Tanıklardan, eski amiral Demirhan’ın devre arkadaşı B.K., SEGBİS ile verdiği ifadesinde, Demirhan’ın Gülen ile bağlantısına yönelik iddialarda bulundu. Emekli deniz subayı K., Deniz Kuvvetleri Komutanlığı tarafından Demirhan ve Cengiz Ekin ile birlikte eğitim için 1990-1992 yılları arasında Amerika Birleşik Devletleri’ne (ABD) gönderildiğini söyledi. 1991 veya 1992’de sınıf arkadaşları Demirhan ve Ekin’in, bir Türk eğitim heyetinin San Jose’ye geldiğini söyleyerek, kendisini oraya götürdüklerini anlatan K., “Biz üç kişi beraber gittik. Şehir dışında bir villaydı. Kapının dışında çok sayıda ayakkabı vardı. İçeriye girdiğimizde bir kişinin kanepede, çok sayıda gencin de yerde diz çökerek oturduğunu gördüm. Kanepede oturan kişinin Fethullah Gülen olduğunu daha sonraları öğrendim. Bu sırada Demirhan ve Cengiz ortadan kayboldu. Ben de kanepeye Gülen’in yanına oturdum. Gülen’e, hangi görevle hangi bakanlıktan geldiklerini sordum. Bana, ‘Bu özel bir gruptur’ dedi. Niyetiniz nedir diye sordum. Ben sorular sorunca Atilla ve Cengiz geldi, ‘Yanlış bir gruba gelmişiz’ dediler ve çıktık. Ertesi gün Fethullah Gülen’in yazdığı bir şiir kitabı getirdiler bana ve ‘Senden çok hoşlanmış, irtibatta kalmak istiyormuş’ dediler” diye konuştu.
“Onları rapor ettiğim için o dönemde bana kumpas kurdular”
İstanbul’da okulun son sınıfındayken Demirhan ve Ekin ile birlikte bir kez daha Altunizade’de bir yere gittiğini ifade eden K., “1996 veya 1998 yılıydı. Sırf ne kadar genişlediklerini merak ettiğim için gittim. Okul ya da dershane gibi bir yerdi. Arka kapıdan girdik ve yine orada Fethullah Gülen vardı. Geliştirme çabası içinde olduklarını anladım. Ben bunları komutanlarıma da anlattım. 2002 veya 2003 yılında, 6 kişiyi Deniz Kuvvetleri Komutanlığı İstihbarat Daire Başkanlığı’na rapor ettim. Demirhan da bunların içindeydi.
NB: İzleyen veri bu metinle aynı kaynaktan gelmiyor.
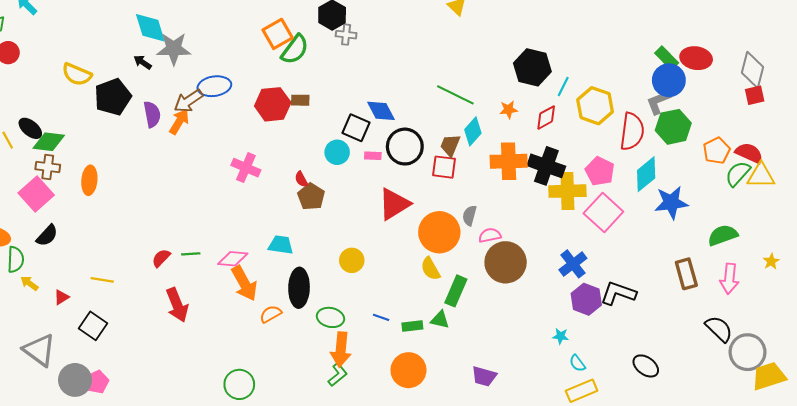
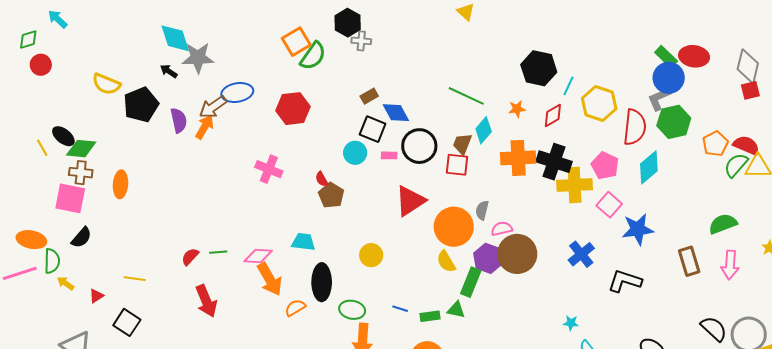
brown rectangle: (300, 100) -> (369, 96), moved, turned -30
pink square: (36, 194) -> (70, 198), turned -36
blue star: (671, 203) -> (638, 229), moved
pink square: (603, 212) -> (609, 205), size x0.7
purple hexagon: (586, 299) -> (488, 258), moved
black semicircle: (719, 329) -> (714, 329), moved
Bu rapordan sonra raporlar, tutanaklar ve CD’ler ortaya attılar. Bunlar kumpastı. Bir kumpasla görevden alınmama neden oldular. Daha sonra göreve döndüm ama 2007 yılında, kendi isteğimle meslekten ayrılmak zorunda kaldım. Zamanında raporlarımız, ifadelerimiz dikkate alınsaydı, 15 Temmuz’a gelinmezdi. Beni dikkate almayan o zamanki komutanlarımızın çoğu daha sonra Ergenekon ve Balyoz’dan 2-3 yıl hapis yattı” dedi.
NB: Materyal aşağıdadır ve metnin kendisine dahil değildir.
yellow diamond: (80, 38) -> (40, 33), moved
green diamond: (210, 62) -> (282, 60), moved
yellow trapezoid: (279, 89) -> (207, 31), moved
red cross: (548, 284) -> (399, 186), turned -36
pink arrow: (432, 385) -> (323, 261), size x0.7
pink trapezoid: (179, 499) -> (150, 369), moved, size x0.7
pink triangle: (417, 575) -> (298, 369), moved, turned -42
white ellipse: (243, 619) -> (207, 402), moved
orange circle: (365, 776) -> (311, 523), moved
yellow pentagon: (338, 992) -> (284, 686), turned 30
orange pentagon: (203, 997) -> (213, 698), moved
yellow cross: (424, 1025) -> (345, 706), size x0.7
Tanıklardan Mustafa Bakçepınar, Yakup Usta ve Ahmet Habil Uğurluel ise 15 Temmuz gecesi Demirhan’ın kendisini Mersin sıkıyönetim komutanı ilan ettiğini ve çeşitli emirler verdiğini belirterek, bu emirlerin hiçbirine uymadıklarını ifade ettiler.
Mahkeme Başkanı, 12 tanığın dinlenmesinin ardından oturuma yarın sabah devam edilmesine karar vererek duruşmayı sonlandırdı.
Mersin Cumhuriyet Başsavcı Vekili Ömer Faruk Güngör tarafından hazırlanan ve Mersin 7. Ağır Ceza Mahkemesince kabul edilen 462 sayfalık iddianame kapsamında, sanıklar, 4’er kez ağırlaştırılmış müebbet ve 78’er yıl hapis cezası istemiyle yargılanıyor.